Nur wenn Wiesbaden mitspielt!

Weniger Brummis auf Mainzer Strassen?


Brummis

Der Lkw-Verkehr entlang der Rheinschiene in Mainz und die Frage, wie er reduziert werden könne, waren Ausgangspunkt für diese Geschichte.

Die Recherchen führten über die Theodor Heuss-Brücke bis Wiesbaden - einer Ausnahmegenehmi- gung wegen.
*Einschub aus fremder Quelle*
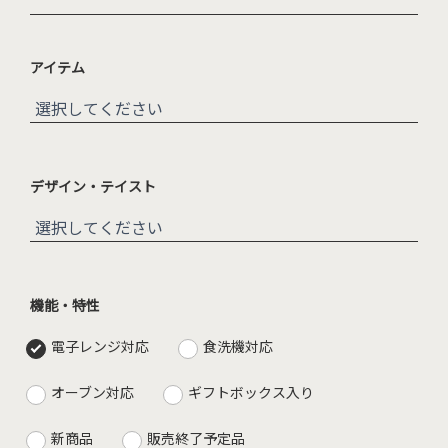
アイテム
デザイン・テイスト
機能・特性
電子レンジ対応
食洗機対応
オーブン対応
ギフトボックス入り
新商品
販売終了予定品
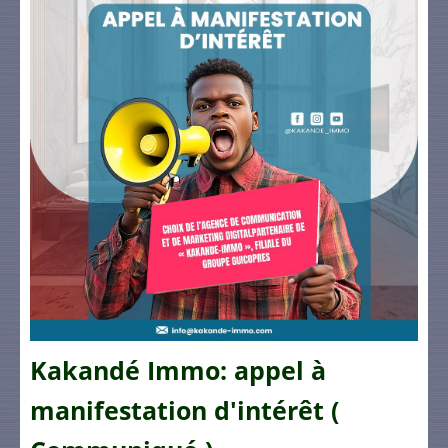
Kakandé Immo: appel à
manifestation d'intérêt (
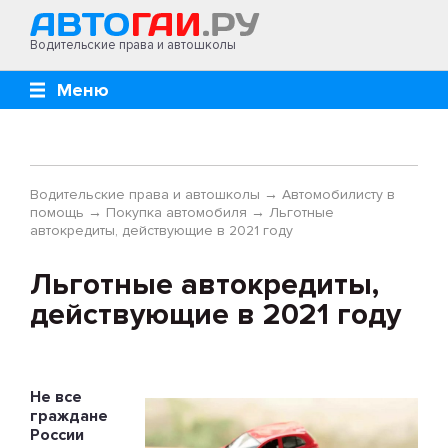
Водительские права и автошколы
Меню
Водительские права и автошколы
→
Автомобилисту в
помощь
→
Покупка автомобиля
→
Льготные
автокредиты, действующие в 2021 году
Льготные автокредиты,
действующие в 2021 году
Не все
граждане
России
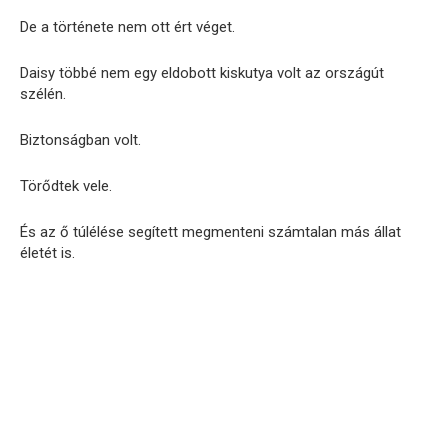
De a története nem ott ért véget.
Daisy többé nem egy eldobott kiskutya volt az országút
szélén.
Biztonságban volt.
Törődtek vele.
És az ő túlélése segített megmenteni számtalan más állat
életét is.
Für ein Verbot des Lkw-Verkehrs auf der Rheinschiene (Wormser-/Rheinstraße/Rheinallee) sieht der in Rheinland-Pfalz zuständige Landesbetrieb Mobilität keinen Anlass. Denn, so lautet eine Begründung, die Lkw, die innerhalb von Mainz verkehren, seien kein Durchgangsverkehr, sondern Anlieger und wären von einer Sperrung ausgenommen. Mainz müsse belegen, dass ein entsprechender Anteil der Laster auf dieser Strecke KEINE Anlieger seien oder diese Straßen als Abkürzung zwischen den Autobahnen nutzten. 20.000 Euro werden veranschlagt, um solche Belege in einem entsprechenden Gutachten zusammenzutragen. Zurzeit ist kein Wille zu erkennen, dieses Geld aufzutreiben.

Nun fahren ja nicht alle


Brummis über Wormser- und Rheinstraße bis zum Industrie-gebiet Ingelheimer Aue. Ein nicht zu übersehender Teil kommt über die Theodor Heuss-Brücke (TH-Brücke) - auf der eigentlich ein Fahrverbot für Fahrzeuge über 7,5 t besteht. Eigentlich. Nachfragen ergeben, seitens der Stadt Mainz wurden Ausnahmegenehmigungen für Feuerwehr, MVG, Stadtwerke erteilt. Außerdem wisse man, dass Wiesbaden der Firma Frankenbach, deren Hauptverwaltung im Kasteler Gewerbegebiet Petersweg ist, Ausnahmegenehmigungen erteile - darüber hatte DER MAINZER im Juli 2009 ausführlich berichtet. (http://www.dermainzer.net/226-brueckengeschichte.shtml).

Sollte nicht aber die »Notwendigkeit«, die TH-Brücke zu nutzen, entfallen, wenn die Spedition in den neuen Mainzer Containerhafen umgezogen sei? Und: Wieso erteilen die Wiesbadener Ausnahmegenehmigungen? Die Brücke gehört immerhin zu einem Drittel Rheinland-Pfalz, Mainz beteiligt sich mit einem entsprechenden Anteil an Sanierungs- und Unterhaltungskosten. Resultiert daraus kein Mitspracherecht?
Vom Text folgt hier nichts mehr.